He’s back and this time it’s personable. Putting on a half decent Scottish accent and sporting a grin that was about as wide as the Firth of Forth, Phil Mickelson went on the charm offensive here at Gullane.

He may have been lagging behind the early pace in the Aberdeen Standard Investments Scottish Open but a considerable chunk of the limelight was commandeered by a Lefty wanting to put things right.

This was a masterclass in the mea culpa and could have been accompanied by a bunch of flowers and box of Milk Tray.

And what did he have to apologise for? Oh yes, that bewildering US Open palaver where he deliberately hit a moving ball on the green during a bizarre, brazen act which brought widespread condemnation.

By all accounts, folk wanted Mickelson drowned in the village pond for heresy.

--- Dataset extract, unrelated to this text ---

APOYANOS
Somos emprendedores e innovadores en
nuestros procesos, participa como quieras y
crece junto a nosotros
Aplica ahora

Or at least tarred and feathered.

In the build up to this week’s showpiece, he refused to perform any media duties although he did explain himself by saying he’d nipped over to Paris to play the Ryder Cup course before hopping up to have a brief reconnaissance mission around Carnoustie ahead of the Open.

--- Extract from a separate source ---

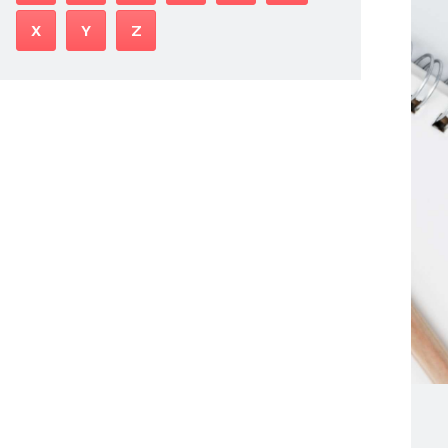
X
Y
Z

“ “I’m not trying to dodge anybody, I’ve been a little busy,” he said after a level-par 70 as he began to speak at length for the first time about those infamous shenanigans at Shinnecock last month.

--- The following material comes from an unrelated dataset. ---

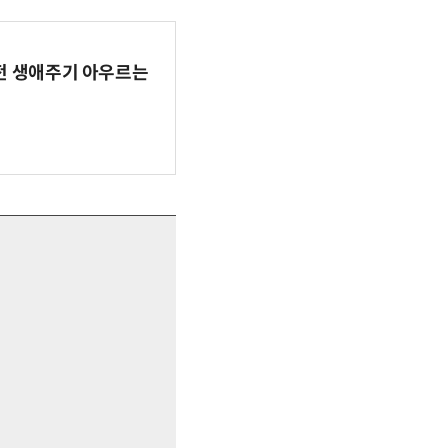
AI 전 생애주기 아우르는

Ever the showman, Mickelson made something of a performance of his display of contrition.

“Before we start, I’m not going to answer any questions about …,” he said as he paused for effect and then added: “my opening round today. But I’m more than happy to talk about what happened at the US Open a month ago.” It was a jovial exercise in breaking the ice that could’ve melted the polar caps.

“I made a big mistake (at the US Open) and I wish I could take it back, but I can’t,” he continued. “There’s not much I can do about it now other than just try to act a little better.

“The thing about this is throughout my career, 25 years, there have been a lot of times where I have had to be accountable for decisions I did not make. And the reason why this has actually been easier is it was my own fault.

“The backlash is my own fault. So it’s much easier to deal with than some of the times where I have not been involved in the decisions and had to deal with that.

“I do a lot of dumb stuff, right. I have these moments where I’m like in a cloud, if you will, I’m not really sure what I’m doing or I’m just kind of going through the motions and not really aware at the moment, and I’ve done that a bunch in my career.”

Mickelson had acted with shrugging, defiant nonchalance to criticism of his US Open antics but concedes, in hindsight, it wasn’t his finest hour.

“Not only was I not great on the course, I was not great after the round, either,” he said. “It was my birthday too that day. And I tend to do dumb stuff on my birthday

“At the time I was pretty angry. The way I show anger is not the traditional way like throwing clubs or berating the fans. I tend to be a little more passive aggressive in my actions.

“I have mental lapses just. It’s been throughout my whole life. It’s not new. That was just one of the worst ones.”